Miles, who had originally been planning his own first rush very much along the lines just demonstrated, and for much the same reason, cleared his throat. "I guess it just doesn't look very heroic to sneak up behind somebody and shoot them in the back. I can't help thinking it would be more efficient, though."
They went up a lift tube, and came to another door. Miles tried the palm lock, and again the door slid open, revealing a darkened chamber. A dormitory with four bunks, three of them occupied. Miles and Mayhew tiptoed in, and took up can't-miss positions. Miles closed his fist, and they both fired at once. He fired again as the third figure began to lurch up from its bedclothes, reaching for a weapon hung in a holster by its bunk.
"Huh!" said Mayhew. "Women! That captain was a pig."
"I don't think they're prisoners," said Miles, switching on the light for a quick confirmation. "Look at the uniforms. They're part of the crew."
They withdrew, Miles very sober. Perhaps Elena had not been in as much danger as the mercenary captain had led them to believe.
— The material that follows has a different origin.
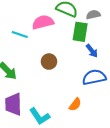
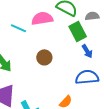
green rectangle: (80, 32) -> (78, 31), turned -42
Too late now …
A low voice floated around the corner, growling, "Damn it, I warned that dumb son-of-a-bitch—" The speaker followed at a gallop, scowling and buckling on a holster belt, and ran headlong into them.
The mercenary officer reacted instantly, turning the accidental collision into a tackle. Mayhew received a kick to the abdomen. Miles was slammed into the wall, and found himself in a clutching, scrambling fight for possession of his own arsenal.
"Stun him, Arde!" he cried, muffled by an elbow to his teeth. Mayhew crawled after the stunner, rolled over, and fired. The mercenary slumped, and the nimbus of the bolt took Miles dizzily to his knees.
"Definitely better to catch them asleep," Miles mumbled. "Wonder if there's any more like him—her—"
"It," said Mayhew definitely, rolling the hermaphrodite soldier over to reveal the chiseled features of what could have been either a handsome young man or a strong-faced woman. Tangled brown hair framed the face and fell across the forehead. "Betan, by the accent."
"Makes sense," Miles gasped, and struggled back to his feet. "I think . . ." He clutched the wall, head pounding, queer-colored lights scrambling his vision. Being stunned was not as painless as it looked. "We better keep moving …" He leaned gratefully on Mayhew's supporting arm.
A dozen more chambers were checked, without flushing further quarry. They came eventually to Nav and Com, to find two bodies piled by the door and Bothari and Daum in calm possession.
"Engineering reports secure," Bothari said at once upon seeing them. "They stunned four. That makes seven."
"We got four," said Miles thickly. "Can you get their computers to cough up a roster, and see if that adds up to the total?"
"Already done, my lord," said Bothari, relaxing a little. "They all seem to be accounted for."
"Good." Miles more-or-less fell into a station chair, rubbing his twice-battered mouth.
Bothari's eyes narrowed. "Are you well, my lord?"
"Caught a little stunner flash. I'll be all right." Miles forced himself to focus. What next? "I suppose we'd better get these guys locked up, before they wake up."
Bothari's face became mask-like. "They outnumber us three to one, and are technically trained. Trying to keep them all prisoner is bloody dangerous."
Miles looked up sharply, and held Bothari's eye. "I'll figure something out." He bit out each word emphatically.
Mayhew snorted. "What else can you do? Push 'em out the airlock?" The silence that greeted this joke turned his expression to sick dismay.
Miles shoved to his feet. "As soon as we've got 'em nailed down we'd better start both ships boosting for the rendezvous. The Oserans are bound to start looking for their missing ship pretty soon, even if they didn't get a distress signal out. Maybe Major Daum's people can take these guys off our hands, eh?"